Capacity-building Initiatives
OITF will organise capacity-building programmes that strengthen academic performance, leadership, civic responsibility, and personal development. This includes mentorship, career guidance, digital literacy support, and structured academic enrichment—helping beneficiaries grow into responsible and impactful contributors.
Skills and Technical Training
Recognising that education must also translate into livelihood, OITF will support skills acquisition and technical training—vocational pathways, apprenticeships, and job-ready learning—especially for youths and women. The aim is to enable practical competence, entrepreneurship, and employability.
Purpose: To invest in human capital by removing barriers to education, strengthening capacity, and building skilled, confident individuals who can drive sustainable progress for their families and communities.
- Community Infrastructure Development
Community Infrastructure Development is OITF’s long-term institutional programme designed to build the physical and operational structures that communities need to function, grow, and thrive—beginning with Ogbona first. The programme is anchored on a simple principle: development must be durable and organised, not reactive or temporary. OITF therefore prioritises infrastructure that strengthens coordination, improves productivity, and enables sustainable service delivery.

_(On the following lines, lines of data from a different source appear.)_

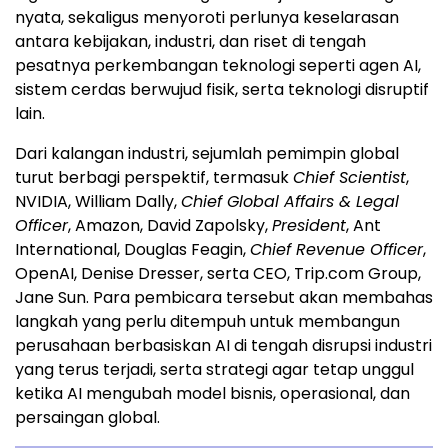
nyata, sekaligus menyoroti perlunya keselarasan
antara kebijakan, industri, dan riset di tengah
pesatnya perkembangan teknologi seperti agen AI,
sistem cerdas berwujud fisik, serta teknologi disruptif
lain.
Dari kalangan industri, sejumlah pemimpin global
turut berbagi perspektif, termasuk
Chief Scientist
,
NVIDIA, William Dally,
Chief Global Affairs & Legal
Officer
, Amazon, David Zapolsky,
President
, Ant
International, Douglas Feagin,
Chief Revenue Officer
,
OpenAI, Denise Dresser, serta CEO, Trip.com Group,
Jane Sun. Para pembicara tersebut akan membahas
langkah yang perlu ditempuh untuk membangun
perusahaan berbasiskan AI di tengah disrupsi industri
yang terus terjadi, serta strategi agar tetap unggul
ketika AI mengubah model bisnis, operasional, dan
persaingan global.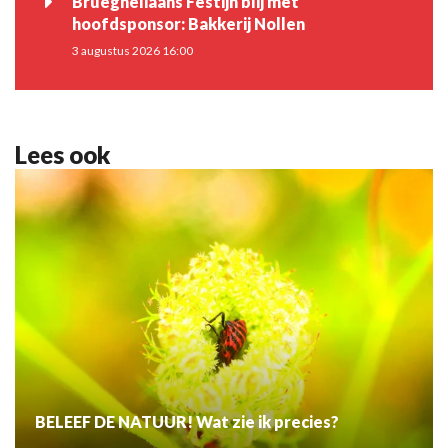
Bruegheliaans Festijn blij met
hoofdsponsor: Bakkerij Nollen
3 augustus 2026 16:00
Lees ook
BELEEF DE NATUUR! Wat zie ik precies?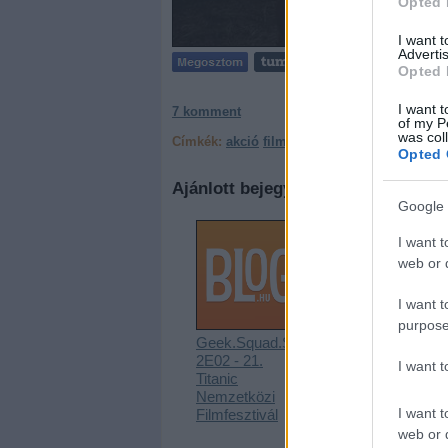
Opted 
I want 
Advertis
Opted 
I want t
7
komment
of my P
was col
Címkék:
akció
filmkritika
80 klassix
Opted 
Ajánlott bejegyzések:
Google 
I want t
web or d
I want t
purpose
Geek.Squad.S0
Geek Squad -
2E02 - 21.
21. Titanic
I want 
Titanic
Nemzetközi
Nemzetközi
Filmfesztivál
I want t
Filmfesztivál
web or d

Office and Coordination Hubs
OITF will establish modest but functional community coordination hubs—spaces that serve as programme offices, planning centres, volunteer coordination points, and service delivery anchors. These hubs will support record-keeping, beneficiary verification, stakeholder engagement, and structured programme implementation. They also provide a stable interface for partners, donors, and development agencies seeking credible local collaboration.
Agricultural Infrastructure

To support food security and local productivity, the Foundation will develop and enable agricultural infrastructure that strengthens value chains and reduces post-harvest losses. This may include storage solutions, aggregation points, basic processing support, farm access facilitation, and operational structures that improve agricultural efficiency and community resilience. The goal is to shift from subsistence limitations to organized community production capacity.
Development Partnerships
OITF will pursue development partnerships with government agencies, corporate organizations, diaspora institutions, NGOs, and international partners to co-design and co-fund infrastructure interventions. These partnerships will be guided by clear governance, accountability mechanisms, and measurable outcomes—ensuring projects are not only built but maintained and responsibly managed.
Purpose: To build enduring structures, not temporary relief — creating the institutional backbone and development assets that communities can rely on for years, not days.